2019年12月31日

2019年最後の鑑定

大晦日。若い夫婦がやってきました。数か月前、1才になる娘を病気で亡くしたそうです。悲しみに打ちひしがれる日々が続いたそうな。現在、奥さんのお腹の中には新しい命が宿っているとのこと。

「また、同じ結果になってしまうのかも…」

子育て以前に子どもの成長に不安を抱えているご夫婦でした。ご主人も今回のことで会社に異動希望を出し、春から転勤が決定しているとのこと。

環境を変えることはとても重要です。時は止まりません。例え、どんな晴天でも、どんなどしゃ降りでも歩んでいかなければなりません。

夫婦での再出発

協力し合い、二人で苦難を乗り越えようという姿がありありと伝わってきました。こういう夫婦は簡単に別れることはないでしょう。愛を超越した存在とでも言いましょうか、お互いが自分の一部になっているような気がします。

「死んだ子のことはきっぱりと忘れなさい」

お坊さんにそう言われたそうな。これは宗教上の理由でそういうアドバイスになったようです。その言葉にとても打ちのめされたと奥さんが言っていました。
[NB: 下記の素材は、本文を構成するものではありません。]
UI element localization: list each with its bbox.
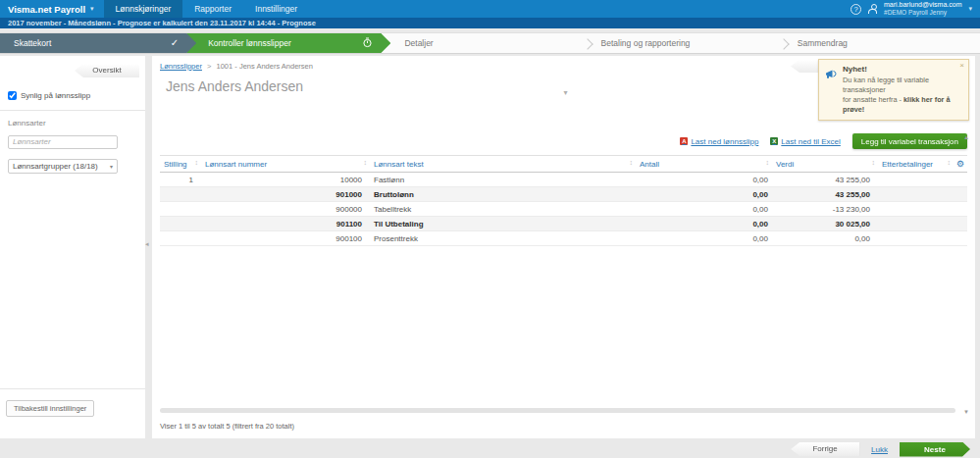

私にはその宗教のことはわかりません。しかし、如何なる理由があったとしても私はそうは思いません。

どうして亡くなった子どものことを忘れないといけないのでしょうか?

まるで無かったことにでもしようと言うのでしょうか?

その子の存在はなかったことにするのでしょうか?

そんなことは絶対にあり得ません。永遠に覚えているべきです。そして、新しく生まれてきた弟や妹たちにその子の存在を教えるべきです。誕生日はお祝いをし、命日には手を合わせる。ずっとそれをし続ける。なぜならそれが家族だからです。

その子は亡くなってしまったけど家族の一員なんです。どうして忘れることができましょうか?このご夫婦がこの子の死を受け入れることができず、前に進めなくなっているのであれば問題です。

しかし、転勤願いを出して環境を替え、新しく生まれてくる命を育もうとしているんです。この夫婦にそんな後ろ向きな姿は感じません。

世の中には辛いことがたくさんあります。その現実をなかったことにした方が良い場合もあるでしょう。しかし、この場合、苦しみながらも娘と一緒に生きた日々があるんです。

その存在を愛し、感謝し、大切な人として一緒に過ごした日々は紛れもない事実なんです。その大切な事実をなかったことになんか絶対にしてはいけません。

子どもが自分よりも先に死ぬ。これは人生でも最大級の苦しみでしょう。しかし、夫婦で手を取り合ってその苦難を乗り越えようとしている。その姿に私の方が感銘を受けました。

「とても勇気をもらいました。今日は来て良かったです」

こちらこそ来てもらってありがとうございます。2019年最後の鑑定があなた達ご夫婦との出会いで良かった。そして、きちんと自分の仕事ができて良かった。

「人々に希望を与えるための占い」

それを再確認した鑑定となりました。

あの日の悲しみさえ
あの日の苦しみさえ
そのすべてを愛していた
あなたとともに
胸に残り離れない
苦いレモンの匂い
雨が降りやむまでは帰れない
今でもあなたはわたしの光

光を大切に抱きながら、これからも夫婦仲良く生きてくださいね。